Tidbit leaned against the wall beneath the window and slid to the floor. There was no way they could clean this up in time. They wouldn’t go to Cartoon Brunch, and she and I would get caught and brought back to campus by Monday afternoon. She’d be cornered for a week, and all the work she’d done over the past months would be wasted. Tidbit pulled her hair in front of her face. She wouldn’t let that happen. She would have to let me end up alone in the woods on Monday morning, where I’d assume she’d changed her mind again. Girls were scream
ing, bumping into her and stepping on her. Tidbit cried. She rested her elbows on her knees, letting snot get into her hair. Girls were running into one another, running into her. She could drown out all of it except the stepping on her feet.
Tidbit ran her hands over her wet face and kept saying, “Stop stepping on my feet, stop stepping on my feet,” but they kept stepping on her, laughing. Tidbit had no idea if she was saying it loud enough for anyone to hear or if she was screaming it. She grabbed the last girl to step on her and bit her leg below the knee. Tidbit didn’t unclamp her teeth until the girl, whoever she was, had crumpled and fallen to the ground. Then Tidbit was on top of her, throwing punches. Blood splattered the tiles. No one was laughing now; they were all trying to pull Tidbit off of Claire. When they did, Claire was left writhing on the floor, holding her leg.
The rest of the night they let Tidbit sit on a couch in the lounge and shout and cry as loud as she wanted.

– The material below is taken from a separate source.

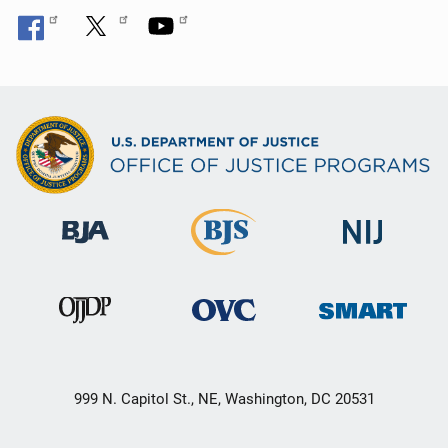
999 N. Capitol St., NE, Washington, DC 20531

No one listened to a word. June called Roger to help figure out what to do. When he saw her he didn’t even bother yelling. He just let her bawl until bedtime. They let her use the bathroom after the rest of the dorm was done with it. Then they told her to sleep by herself in the room closest to the lounge.

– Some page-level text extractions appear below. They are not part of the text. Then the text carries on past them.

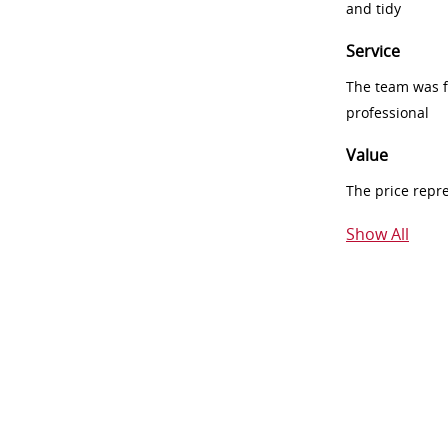
and tidy
Service
The team was fr
professional
Value
The price repr
Show All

Tidbit climbed to the top bunk of the one bunk bed in the room. At the far end of the bed was a window that looked out on the woods behind the Mansion. Tidbit crawled to it and slammed her head against the window, over and over. She felt the glass bend beneath her forehead and slammed harder. June was screaming somewhere far away. Then there was a rough hand around her ankle that yanked her at once away from the window and off the side of the bed. Tidbit fell through the air face-first, flat off the top bunk until the frame of the bottom bunk caught her square across the cheekbone below her right eye. At first, it was the sound that surprised her, like a green fruit being split. The pain came after. Everyone scared her by crowding around until she told them that it just stung a little and that she would go to sleep. It felt strange to hear herself talk. They discussed whether or not it was a good idea to let her sleep. Tidbit felt this had nothing to do with her. She was finally calm, having gotten what she felt she deserved.